When you had to leave me here, twice, I was devastated. With the devices Torchwood had I could have traveled through time and space, too, but it would have never been the same without you. Yes, I had Julian, and I loved him. But as strong as my love for him was, and as much as he helped me going on - he was never you. And there were times when I just wanted you back, and our life together; I needed your optimism, always there despite all the horror and throwbacks; I needed your enthusiasm, every time we arrived on a new world, or in a new time.

I had never before realized how much this had become part of my life, a naturalness I thought would always be there. And now I am at a point in my life I know I simply can't go on like this anymore.

My beloved Doctor, when I finish this letter, I will return to Dålig Ulv Stranden, and I will follow the instructions of what we had once gotten to know as Bad Wolf. And while I don't know what will happen, I hope it will bring me salvation, in any way. With Julian gone and you so far away, there is nothing else for me to do than take the last opportunity, one last try to return.

I love you, my Doctor. I always will.

Forever yours.



A single tear rolled down his cheek when he finished the letter; one single drop of salty water that carried the sadness of a whole lifetime. Even he didn't know what would happen; he didn't know what Bad Wolf had instructed her to do, he didn't even know how it had been possible for Bad Wolf to return.

And now there he was, neither knowing how long he should wait, nor what to expect. He would wait forever for his Rose, but his hearts broke just a bit more with every second that passed, and he didn't know if he could and would live with this emptiness he felt inside any longer. Even for him it became too much to bear.

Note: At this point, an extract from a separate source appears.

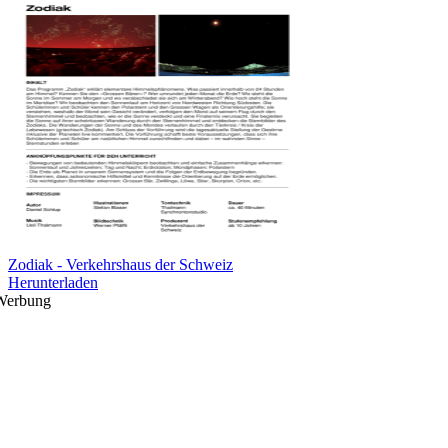
Zodiak - Verkehrshaus der Schweiz
Herunterladen
Werbung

Rose had never given up, and he owed it to her to also not give up. But even a Time Lord, used to seeing beloved people come and go, used to them leaving him, wasn't able to survive his hearts being torn apart by the pain of losing someone so deeply loved again and again.

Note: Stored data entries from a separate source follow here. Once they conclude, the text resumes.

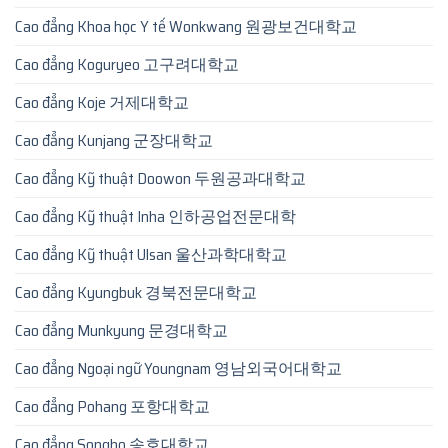
Cao đẳng Khoa học Y tế Wonkwang 원광보건대학교
Cao đẳng Koguryeo 고구려대학교
Cao đẳng Koje 거제대학교
Cao đẳng Kunjang 군장대학교
Cao đẳng Kỹ thuật Doowon 두원공과대학교
Cao đẳng Kỹ thuật Inha 인하공업전문대학
Cao đẳng Kỹ thuật Ulsan 울산과학대학교
Cao đẳng Kyungbuk 경북전문대학교
Cao đẳng Munkyung 문경대학교
Cao đẳng Ngoại ngữ Youngnam 영남외국어대학교
Cao đẳng Pohang 포항대학교
Cao đẳng Songho 송호대학교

His hands held the letter tight, the maybe last valid thing he had of his Rose. He hoped that, whatever had brought him these letters would also bring him Rose. But his hopes were worn out and weakened, and as desperately as he held onto them, he nevertheless feared of losing them.

"My dear Doctor," he suddenly heard the gentle whisper of a voice he had believed long since gone, a voice whose rhythm his hearts were beating with.

And when he looked up, he barely dared to trust his eyes, but he knew that it wasn't a reflection or projection, no hologram, no hallucination, no figment of his imagination. He didn't need the readings on the console display, didn't need to hear the intruder alarm he had installed lately and that only sounded for a few short seconds because the TARDIS recognized the well-known visitor.

No, standing there, inside his TARDIS, true and real and so alive, like she'd never been anywhere else, like she belonged there by the laws of time and space, was the one person he had never dreamt of seeing ever again.